Cannes Film Festival 2024. Making their red carpet entrance is the cast of Payal Kapadia’s All We Imagine As Light, which won the Grand Prix Award. Chhaya Kadam, Kani Kusruti, Divya Prabha and Hridhu Haroon decide they will dance their way to the theatre, giving the film festival crowd and attending photographers one of the most heartwarming displays that Cannes has seen in its 77-year history. There are saris, there are jhatkas, there are thumkas, and it is glorious. "Hum apni khushi aise hi dikhaate hain, kood kood kar (That’s how we show our joy, by breaking into dance),” Kadam would later tell PTI. Dance has been a primal way of expressing one’s self for humans, but few dancing styles capture excess, swag and abandon quite like Bollywood does. It’s a style that has absorbed from a staggering range of styles to develop an identity that shifts and shimmers like a kaleidoscope, always different and yet recognisably distinct.

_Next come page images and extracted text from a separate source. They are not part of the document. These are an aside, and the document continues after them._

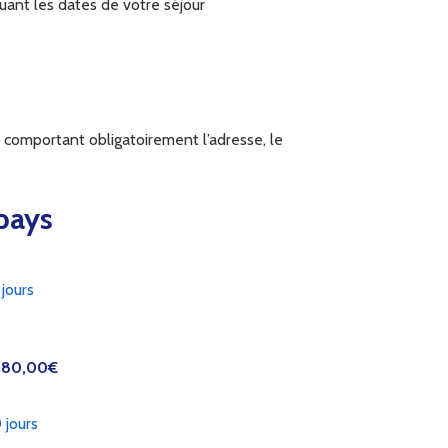
uant les dates de votre séjour
, comportant obligatoirement l’adresse, le
pays
 jours
80,00
€
 jours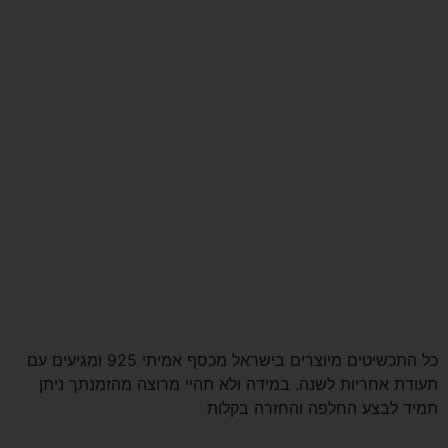
כל התכשיטים מיוצרים בישראל מכסף אמיתי 925 ומגיעים עם
תעודת אחריות לשנה. במידה ולא תהיי מרוצה מהזמנתך ניתן
תמיד לבצע החלפה והחזרה בקלות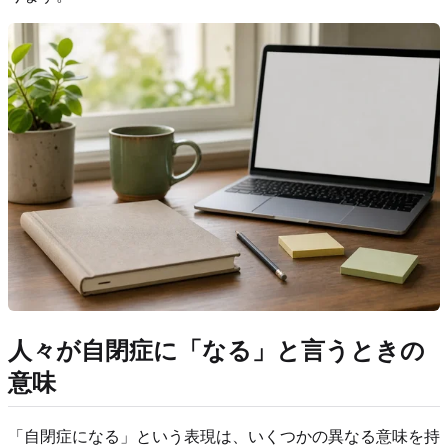
人々が自閉症に「なる」と言うときの
意味
「自閉症になる」という表現は、いくつかの異なる意味を持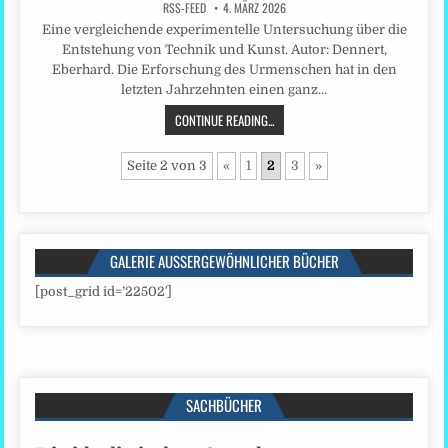
RSS-FEED
4. MÄRZ 2026
Eine vergleichende experimentelle Untersuchung über die
Entstehung von Technik und Kunst. Autor: Dennert,
Eberhard. Die Erforschung des Urmenschen hat in den
letzten Jahrzehnten einen ganz…
CONTINUE READING...
Seite 2 von 3
«
1
2
3
»
GALERIE AUSSERGEWÖHNLICHER BÜCHER
[post_grid id=’22502′]
SACHBÜCHER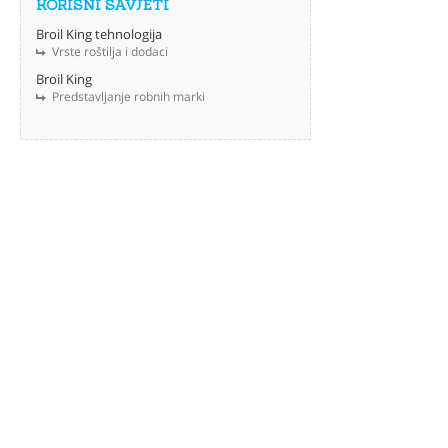
KORISNI SAVJETI
Broil King tehnologija
Vrste roštilja i dodaci
Broil King
Predstavljanje robnih marki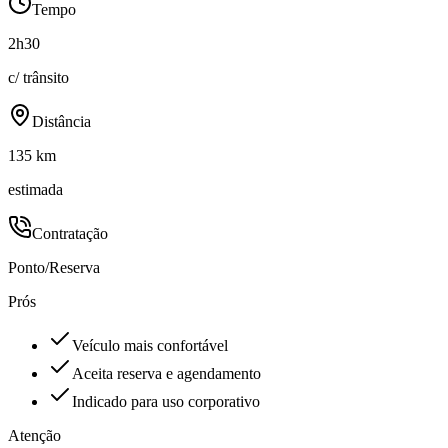
Tempo
2h30
c/ trânsito
Distância
135 km
estimada
Contratação
Ponto/Reserva
Prós
Veículo mais confortável
Aceita reserva e agendamento
Indicado para uso corporativo
Atenção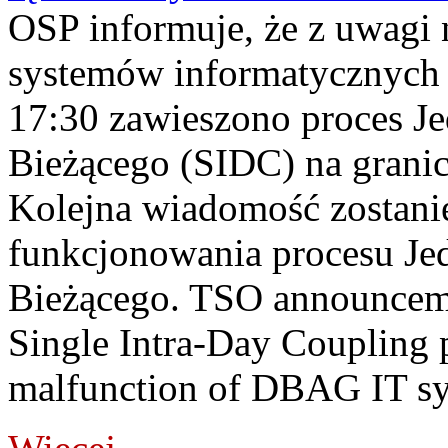
OSP informuje, że z uwagi 
systemów informatycznych
17:30 zawieszono proces J
Bieżącego (SIDC) na grani
Kolejna wiadomość zostani
funkcjonowania procesu Je
Bieżącego. TSO announceme
Single Intra-Day Coupling 
malfunction of DBAG IT sy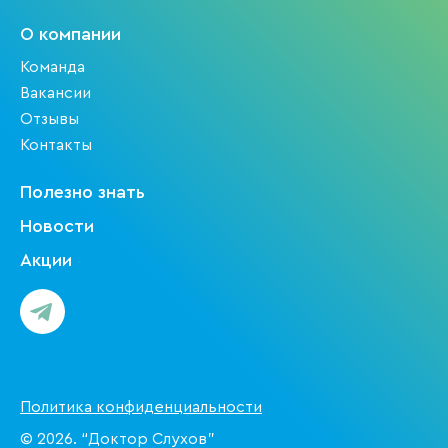
О компании
Команда
Вакансии
Отзывы
Контакты
Полезно знать
Новости
Акции
Политика конфиденциальности
© 2026. “Доктор Слухов”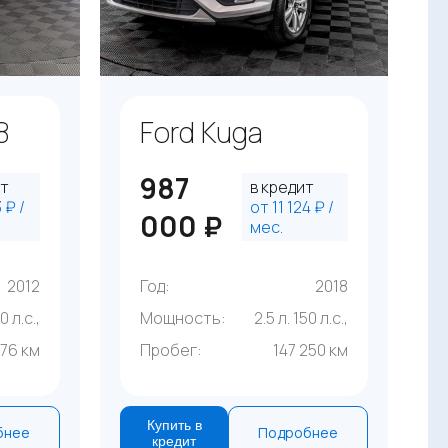
8
Ford Kuga
987
ит
в кредит
 ₽ /
от 11 124 ₽ /
000 ₽
мес.
2012
Год:
2018
0 л.с.,
Мощность:
2.5 л. 150 л.с.,
976 км
Пробег:
147 250 км
Купить в
бнее
Подробнее
кредит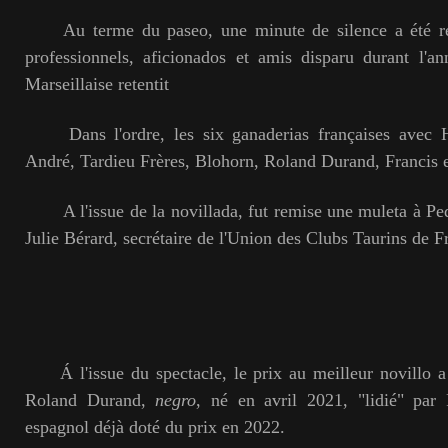
Au terme du paseo, une minute de silence a été 
professionnels, aficionados et amis disparu durant l'ann
Marseillaise retentit
Dans l'ordre, les six ganaderias françaises avec H
André, Tardieu Frères, Blohorn, Roland Durand, Franci
A l'issue de la novillada, fut remise une muleta à Pe
Julie Bérard, secrétaire de l'Union des Clubs Taurins de F
Á l'issue du spectacle, le prix au meilleur novillo a 
Roland Durand,
negro
, né en avril 2021, "lidié" par
espagnol déjà doté du prix en 2022.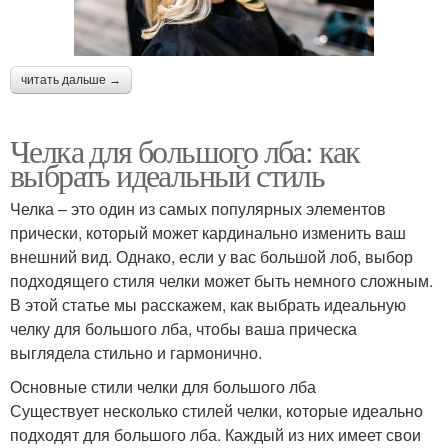
читать дальше →
Челка для большого лба: как
выбрать идеальный стиль
Челка – это один из самых популярных элементов
прически, который может кардинально изменить ваш
внешний вид. Однако, если у вас большой лоб, выбор
подходящего стиля челки может быть немного сложным.
В этой статье мы расскажем, как выбрать идеальную
челку для большого лба, чтобы ваша прическа
выглядела стильно и гармонично.
Основные стили челки для большого лба
Существует несколько стилей челки, которые идеально
подходят для большого лба. Каждый из них имеет свои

So, what is this dance style that we today call “Bollywood?”
“First of all, let me correct you. There's no Bollywood style as such,” said Caesar Gonsalves of choreography duo Bosco-Caesar, famous for picturising songs like “Señorita” from Zindagi Na Milegi Dobara (2011) and “Jhoome Jo Pathaan” from Pathaan (2023). “I think Bollywood predominantly is something that appeals to a larger audience or a mass audience, or something that is consumed or accepted or understood for its simplistic approach,” said choreographer Vaibhavi Merchant, who most recently had audiences dancing to her choreography for “Dhindhora Baje Re” in Rocky Aur Rani Kii Prem Kahani (2023).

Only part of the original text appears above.